Note that the tensor no longer has grad_fn=<AddBackward0> meaning that gradients were not calculated or stored. Specifically, the prediction loop is wrapped in torch.no_grad. By default, this function will move each batch to the GPU. However, it doesn’t have to. You can pass device='cpu' to have the predictions be made on the CPU.

[6]:
y0 = predict(model, X, device='cpu')
y0
[6]:
tensor([[-0.3154, -0.1625, -0.3183],
        [-0.0866,  0.5461, -0.0244],
        [ 0.3089, -0.2828, -0.1485],
        [ 0.1671, -0.1341, -0.3094],
        [-0.0627,  0.0088,  0.3471]])

Next, let’s consider the setting where you want to pass additional arguments into the forward function because the model is multi-input. Remember that our model can optionally take in alpha and beta parameters. All we have to do is pass in a tuple of args to the predict function where each element in args is a tensor containing values for one of the inputs to the model.

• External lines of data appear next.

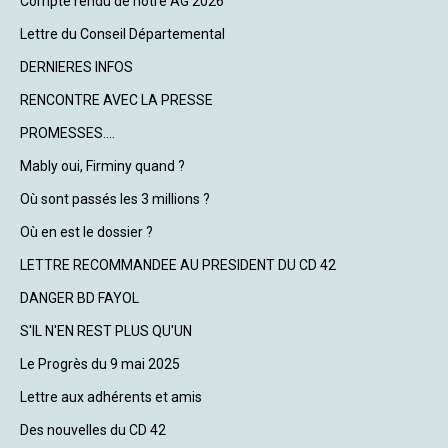
Compte rendu de notre AG 2026
Lettre du Conseil Départemental
DERNIERES INFOS
RENCONTRE AVEC LA PRESSE
PROMESSES....
Mably oui, Firminy quand ?
Où sont passés les 3 millions ?
Où en est le dossier ?
LETTRE RECOMMANDEE AU PRESIDENT DU CD 42
DANGER BD FAYOL
S'IL N'EN REST PLUS QU'UN
Le Progrès du 9 mai 2025
Lettre aux adhérents et amis
Des nouvelles du CD 42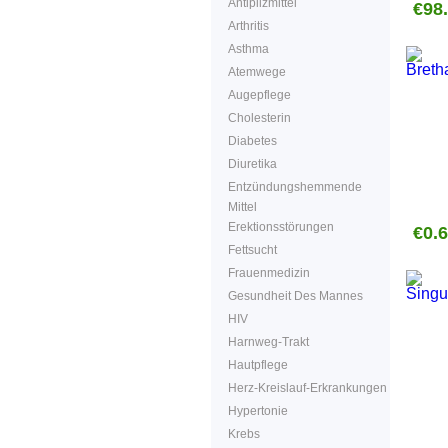
Antipilzmittel
€98
Arthritis
Asthma
Atemwege
Augepflege
Cholesterin
Diabetes
Diuretika
Entzündungshemmende
Mittel
Erektionsstörungen
€0.
Fettsucht
Frauenmedizin
Gesundheit Des Mannes
HIV
Harnweg-Trakt
Hautpflege
Herz-Kreislauf-Erkrankungen
Hypertonie
Krebs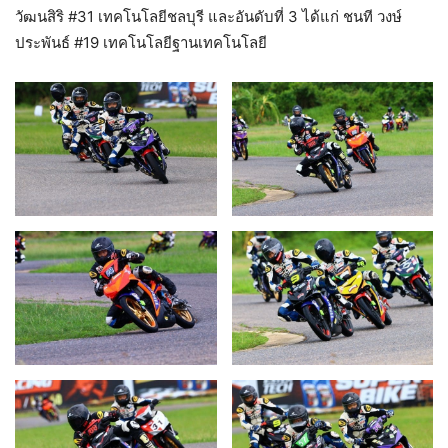
วัฒนสิริ #31 เทคโนโลยีชลบุรี และอันดับที่ 3 ได้แก่ ชนที วงษ์
ประพันธ์ #19 เทคโนโลยีฐานเทคโนโลยี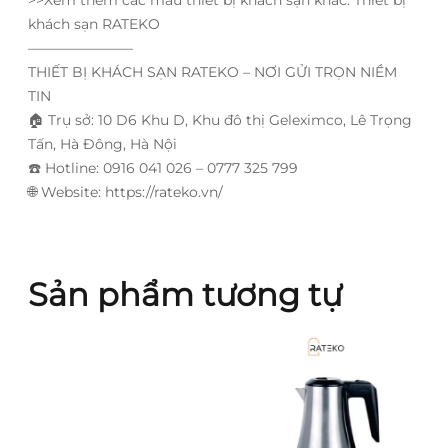
>>Xem thêm các mẫu thiết bị khách sạn khác: Thiết bị
khách sạn RATEKO
———————–
THIẾT BỊ KHÁCH SẠN RATEKO – NƠI GỬI TRỌN NIỀM
TIN
🏠
Trụ sở: 10 D6 Khu D, Khu đô thị Geleximco, Lê Trọng
Tấn, Hà Đông, Hà Nội
☎️
Hotline: 0916 041 026 – 0777 325 799
🌐
Website: https://rateko.vn/
Sản phẩm tương tự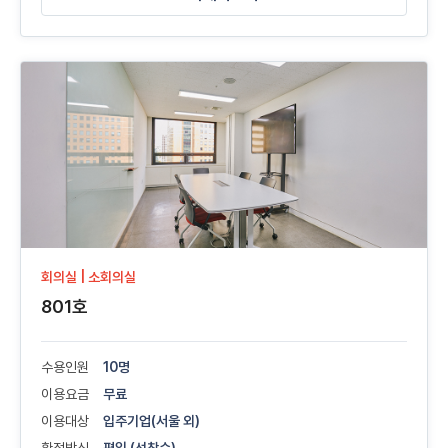
회의실 | 소회의실
801호
수용인원
10명
이용요금
무료
이용대상
입주기업(서울 외)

Let’s start off by looking at just passing in alpha to the model.

[7]:
torch.manual_seed(0)
alpha = torch.randn(5, 1)

y + alpha
[7]:
tensor([[ 1.2256,  1.3785,  1.2227],
        [-0.3800,  0.2527, -0.3178],
        [-1.8699, -2.4616, -2.3273],
        [ 0.7355,  0.4344,  0.2591],
        [-1.1472, -1.0757, -0.7374]], grad_fn=<AddBackward0>)
[8]:
predict(model, X, args=(alpha,))
[8]:
tensor([[ 1.2256,  1.3785,  1.2227],
        [-0.3800,  0.2527, -0.3178],
        [-1.8699, -2.4616, -2.3273],
        [ 0.7355,  0.4344,  0.2591],
        [-1.1472, -1.0757, -0.7374]])

Now, let’s try passing in both alpha and beta.

[9]:
torch.manual_seed(1)
beta = torch.randn(5, 1)

y * beta + alpha
[9]:
tensor([[ 1.3324,  1.4336,  1.3305],
        [-0.3165, -0.1477, -0.2999],
        [-2.1597, -2.1962, -2.1879],
        [ 0.6723,  0.4851,  0.3762],
        [-1.0562, -1.0885, -1.2414]], grad_fn=<AddBackward0>)
[10]:
predict(model, X, args=(alpha, beta))
[10]:
tensor([[ 1.3324,  1.4336,  1.3305],
        [-0.3165, -0.1477, -0.2999],
        [-2.1597, -2.1962, -2.1879],
        [ 0.6723,  0.4851,  0.3762],
        [-1.0562, -1.0885, -1.2414]])

This implementation is extremely flexible. It makes no assumptions on the shape of the underlying data (except that the batch_size dimension is the same), and so we could pass in bigger tensors if we wanted to without having to modify the code.

[11]:
torch.manual_seed(0)
alpha = torch.randn(5, 3)

y + alpha
[11]:
tensor([[ 1.2256, -0.4559, -2.4970],
        [ 0.4818, -0.5384, -1.4230],
        [ 0.7123,  0.5552, -0.8678],
        [-0.2362, -0.7307, -0.1273],
        [-0.9193,  1.1094, -0.7241]], grad_fn=<AddBackward0>)
[12]:
predict(model, X, args=(alpha,))
[12]:
tensor([[ 1.2256, -0.4559, -2.4970],
        [ 0.4818, -0.5384, -1.4230],
        [ 0.7123,  0.5552, -0.8678],
        [-0.2362, -0.7307, -0.1273],
        [-0.9193,  1.1094, -0.7241]])

This means that if you have a model with one input that is biological sequence and another input that is something more complicated – like an image, for instance – you can easily pass both into the model. They just need to be passed in in the same order as defined by the forward function.